Platooning is not a new concept in Arizona, not for these Kevin Towers-assembled Diamondbacks. In late 2011, the Diamondbacks featured an outfield adorned with two regulars (both since departed) and one Gerardo Parra, who eventually shared playing time with Jason Kubel until Kubel won the position outright last season.
For some teams, the concept of designating two players to fill a regular position might seem foreign, but not for these D-Backs.
When asked for his views thus far into 2013, Towers referred to the club's play during spring training, saying, "I think offensively, I've seen a lot of good things."
Towers also likes shortstops Willie Bloomquist and Cliff Pennington, and has never strayed from the powerful concept of "depth" in interviews.
Speaking of Bloomquist and Pennington, Arizona's platoon strategy is most apt to begin with the middle infield.
Though Bloomquist is also a third baseman, newcomers Eric Chavez and Martin Prado will likely platoon the hot corner. As Chavez declared, "The personalities here are very selfless...I'm really looking forward to it."
Positions Most Likely to Be Platooned in 2013:
Shortstop: Pennington and Bloomquist are not as much perfect platoon-mates, as they may be a necessary platoon combination. Pennington has not garnered much historical success against left-handed pitching, which coincidentally happens to be a Bloomquist strength.
Pennington vs. RHP: Against righties, the switch-hitting Pennington has hit .253 with an on-base percentage of .324 and a slugging percentage of .372 for a career OPS of .696. Bloomquist is a .262 hitter against right-handers, but has a lower OPS at .631.
Bloomquist vs. LHP: Bloomquist is a .281/.338/.377/.715 hitter against southpaws, which is a significant improvement over Pennington's numbers against left-handers. From the right-handed batter's box, Pennington is just a .237 hitter with a .594 OPS.
Third Base: In addition to Prado, Chavez and Bloomquist and another former Atlanta Brave—Eric Hinske—will serve as the team's fourth man for a single slot. Realistically, Hinske has been an outfielder and first baseman since late 2009, serving as a utility backup ever since. Prado and Chavez are the main contenders with Bloomquist a candidate on lefty days.
Chavez vs. RHP: Chavez has a career line of .280/.358/.511/.869 versus right-handers, which is highest amongst the four candidates. By comparison, Prado's OPS against righties is .772.
Prado vs.
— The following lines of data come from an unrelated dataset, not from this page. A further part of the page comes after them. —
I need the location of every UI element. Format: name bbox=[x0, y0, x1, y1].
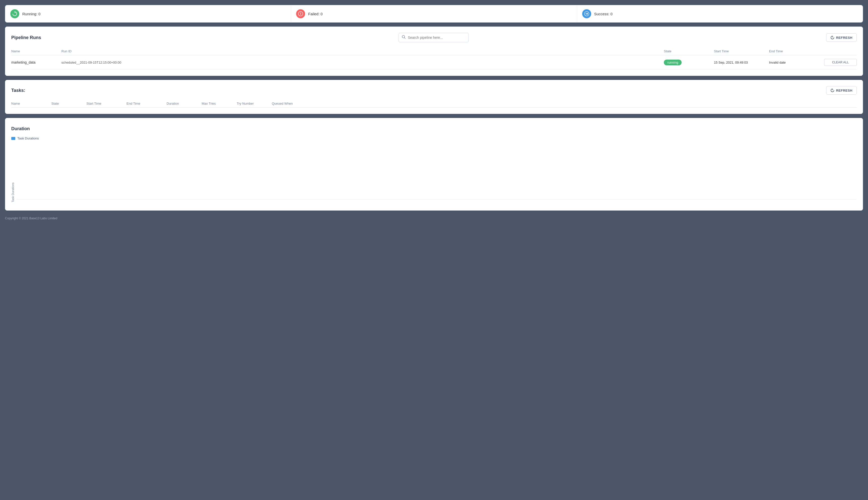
svg-text:!: ! bbox=[300, 12, 301, 16]
row-start-time: 15 Sep, 2021, 09:49:03 bbox=[714, 60, 769, 64]
col-action bbox=[824, 49, 857, 53]
state-badge: running bbox=[664, 60, 681, 65]
tasks-refresh-label: REFRESH bbox=[836, 89, 853, 92]
chart-container: Task Durations bbox=[11, 142, 857, 202]
tasks-title: Tasks: bbox=[11, 88, 25, 93]
pipeline-runs-panel: Pipeline Runs REFRESH Name Run ID State … bbox=[5, 26, 863, 76]
pipeline-refresh-label: REFRESH bbox=[836, 36, 853, 39]
tasks-panel: Tasks: REFRESH Name State Start Time End… bbox=[5, 80, 863, 114]
pipeline-runs-header: Pipeline Runs REFRESH bbox=[11, 33, 857, 42]
row-state: running bbox=[664, 60, 714, 65]
pipeline-table-row: marketing_data scheduled__2021-09-15T12:… bbox=[11, 55, 857, 70]
tasks-col-max-tries: Max Tries bbox=[202, 102, 237, 105]
search-icon bbox=[402, 35, 406, 40]
tasks-col-try-number: Try Number bbox=[237, 102, 272, 105]
duration-panel: Duration Task Durations Task Durations bbox=[5, 118, 863, 211]
row-end-time: Invalid date bbox=[769, 60, 824, 64]
col-run-id: Run ID bbox=[61, 49, 664, 53]
tasks-header: Tasks: REFRESH bbox=[11, 86, 857, 95]
clear-all-button[interactable]: CLEAR ALL bbox=[824, 59, 857, 66]
failed-card: ! Failed: 0 bbox=[291, 5, 577, 22]
pipeline-search-input[interactable] bbox=[408, 36, 465, 39]
duration-section: Duration Task Durations Task Durations bbox=[11, 124, 857, 204]
col-start-time: Start Time bbox=[714, 49, 769, 53]
col-state: State bbox=[664, 49, 714, 53]
pipeline-runs-title: Pipeline Runs bbox=[11, 35, 41, 40]
copyright-text: Copyright © 2021 Base13 Labs Limited bbox=[5, 217, 57, 220]
row-run-id: scheduled__2021-09-15T12:15:00+00:00 bbox=[61, 60, 664, 64]
tasks-col-state: State bbox=[52, 102, 87, 105]
col-end-time: End Time bbox=[769, 49, 824, 53]
success-card: Success: 0 bbox=[577, 5, 863, 22]
y-axis-label: Task Durations bbox=[11, 142, 15, 202]
running-card: Running: 0 bbox=[5, 5, 291, 22]
failed-icon: ! bbox=[296, 9, 305, 18]
status-cards-container: Running: 0 ! Failed: 0 Success: 0 bbox=[5, 5, 863, 23]
legend-color-box bbox=[11, 137, 15, 140]
search-container[interactable] bbox=[398, 33, 469, 42]
tasks-col-duration: Duration bbox=[167, 102, 202, 105]
tasks-col-end-time: End Time bbox=[126, 102, 167, 105]
running-icon bbox=[10, 9, 19, 18]
pipeline-table-header: Name Run ID State Start Time End Time bbox=[11, 47, 857, 55]
tasks-refresh-button[interactable]: REFRESH bbox=[826, 86, 857, 95]
tasks-col-name: Name bbox=[11, 102, 52, 105]
col-name: Name bbox=[11, 49, 61, 53]
success-label: Success: 0 bbox=[594, 12, 612, 16]
tasks-table-header: Name State Start Time End Time Duration … bbox=[11, 100, 857, 108]
pipeline-refresh-button[interactable]: REFRESH bbox=[826, 33, 857, 42]
running-label: Running: 0 bbox=[22, 12, 41, 16]
footer: Copyright © 2021 Base13 Labs Limited bbox=[5, 215, 863, 222]
success-icon bbox=[582, 9, 591, 18]
row-name: marketing_data bbox=[11, 60, 61, 64]
legend-label: Task Durations bbox=[17, 136, 39, 140]
tasks-col-queued-when: Queued When bbox=[272, 102, 857, 105]
tasks-col-start-time: Start Time bbox=[87, 102, 126, 105]
failed-label: Failed: 0 bbox=[308, 12, 323, 16]
duration-title: Duration bbox=[11, 126, 857, 132]
chart-svg bbox=[17, 142, 857, 202]
chart-legend: Task Durations bbox=[11, 136, 857, 140]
LHP: Prado's .286/.353/.444/.797 against lefties is by far the highest amongst contenders. Chavez's OPS against LHP is just .688, which is lower than Bloomquist's .715.
Outfield: With such depth—there's that word again—in the Arizona outfield, platooning the corner positions or even all three slots might not be as much an official platoon as an exercise in rotating through a consistent cast of characters.
Nonetheless, at least two key pieces of Arizona's 2013 outfield stand out as definite advantages in a platoon scheme:
Jason Kubel vs. RHP: The left-handed Kubel has sizzled to a career-.279 batting average against righties with a sky-high OPS of .841, compared to his .691 OPS against lefties. Succintly, starting Kubel on righty-days is a no-brainer.
Cody Ross vs. LHP: As Kubel is to right-handed pitching, Ross is to southpaws. With a .284 average and .928 OPS, Ross is a significant asset on lefty-days. Against right-handed pitching, alternately, Ross owns a .253 career average and a .727 OPS.
Gerardo Parra vs. RHP: Perhaps the biggest lesson in the platoon game for outfielders is Parra's numbers from both sides of the plate: .286/.340/.416/.756 against right-handers and .256/.303/.338/.642 against southpaws. Parra should be reserved exclusively for any situation against right-handed pitching.
Meanwhile, Adam Eaton (.737/.890) and A.J. Pollock's (.535/.808) MLB numbers are too fresh for meaningful platoons, though like most righties, the two prospects tend to show a preference for opposite-handed pitching.
Positions Least Likely to be Platooned in 2013:
Catcher: Miguel Montero has and still is an All-Star-caliber backstop from both sides of the plate. Against righties, his OPS is .827, and while it is significantly lower against lefties (.703), backup Wil Nieves' .609 doesn't even come close to Montero.
First Base: Similar to the Montero/Nieves situation, first baseman Paul Goldschmidt's .669 mark against right-handers and .996 against left-handers split is a significant deviation that is ultimately meaningless in the wake of the aging Hinske's career .789/.666 mark. In 2012, for instance, Hinske split to the tune of .609/.402.
Second Base: A healthy Aaron Hill—operative adjective, right?—will start against all pitchers if possible. His OPS split is .751/.781, both of which are higher than backup Bloomquist's .631/.715.